In mid-March this year, ACE Holdings applied to be placed under judicial management under section 405 of the Companies Act 2016, which will give the company some breathing space.

According to court documents sighted by The Edge, ACE Alliance Holdings Sdn Bhd, the holding company of ACE Holdings, is in talks with potential investor Ocean Group of Companies, which is looking to inject RM2.5 billion into ACE Holdings.

“Of the total investment, a proposed targeted amount of RM1.7 billion will be allocated for the redemption from the subscribers [of RPS] in ACE Credit. The proposed remaining RM800 million will be allocated for working capital of ACE group,” the court documents read.

It is not known who is behind the Ocean Group of Companies. What does it see in ACE Holdings?

Based on filings with the Companies Commission of Malaysia, for its financial year ended June 2021, ACE Holdings chalked up an after-tax profit of RM1 million on the back of RM130.85 million in revenue. In FY2020, the company suffered an after-tax loss of RM11.67 million from RM205.05 million in revenue.

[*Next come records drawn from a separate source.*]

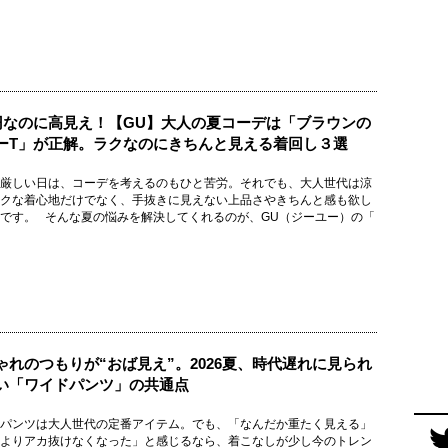
0円なのに高見え！【GU】大人の夏コーデは「ブラウンの
ーT」が正解。ラクなのにきちんと見える着回し３選
厳しい日は、コーデを考えるのもひと苦労。それでも、大人世代は涼
クな着心地だけでなく、手抜きに見えない上品さやきちんと感も欲し
です。 そんな夏の悩みを解決してくれるのが、GU（ジーユー）の「
ゃれのつもりが“おば見え”。2026夏、時代遅れに見られ
い「ワイドパンツ」の共通点
パンツは大人世代の定番アイテム。でも、「なんだか重たく見える」
よりアカ抜けなくなった」と感じるなら、着こなしが少し今のトレン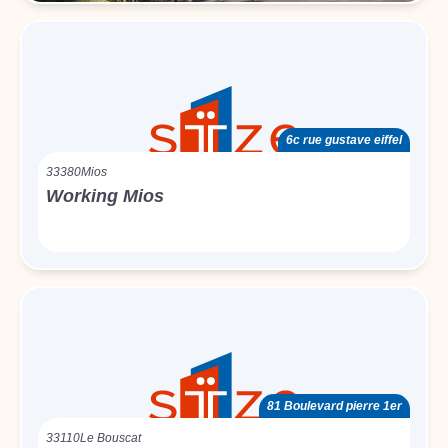
6c rue gustave eiffel
33380
Mios
Working Mios
81 Boulevard pierre 1er
33110
Le Bouscat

As at end-June 2021, ACE Holdings had total assets of RM1.15 billion while its total liabilities were pegged at RM1.1 billion. It also had retained earnings of RM10.52 million.

“ACE Holdings had embarked on a turnaround plan and, to date, the said plan has been going very well. Not much can be said at this stage due to confidentiality clauses between the parties and additionally, some parties having only limited knowledge of the plan are beginning to oppose it for reasons unknown, which makes no sense at all when this plan will benefit all concerned and return the company [ACE Holdings] to healthy profits.

“Additionally, this plan would bring about a substantial amount of fresh capital injection, which would enable ACE Holdings and its related companies to honour all its financial obligations. This would put to rest all the unfounded and baseless accusations previously made against ACE Holdings,” says Choong.

While Choong says he is confident of ACE Holdings being rejuvenated, others familiar with the moneylending business are not so certain.